*** RECORDS SHOWN Section Begins ***
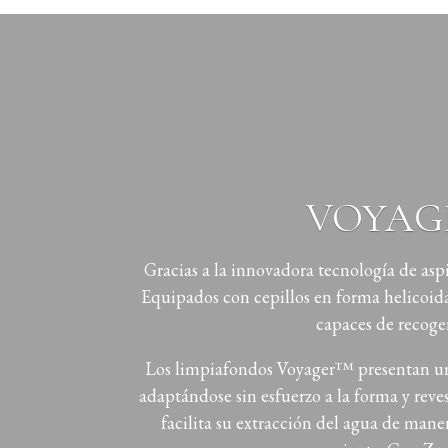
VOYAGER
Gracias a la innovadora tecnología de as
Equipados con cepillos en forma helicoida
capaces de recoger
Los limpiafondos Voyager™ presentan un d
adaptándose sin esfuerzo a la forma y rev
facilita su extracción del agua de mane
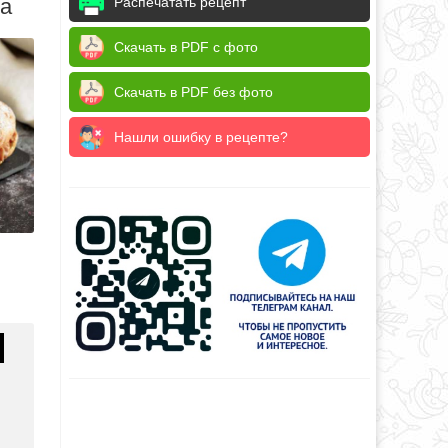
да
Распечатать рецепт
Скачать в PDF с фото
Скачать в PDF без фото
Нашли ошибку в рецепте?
*** RECORDS SHOWN Section Ends ***
_PROBLEM TO WORK ON_
Every line from the one containing "adaptándose sin esfuerzo a la forma y rev" to the final line of the records must be transcribed exactly, both ends included, with the pictures left out.

_TASK OUTPUT_
adaptándose sin esfuerzo a la forma y rev
facilita su extracción del agua de mane
да
Распечатать рецепт
Скачать в PDF с фото
Скачать в PDF без фото
Нашли ошибку в рецепте?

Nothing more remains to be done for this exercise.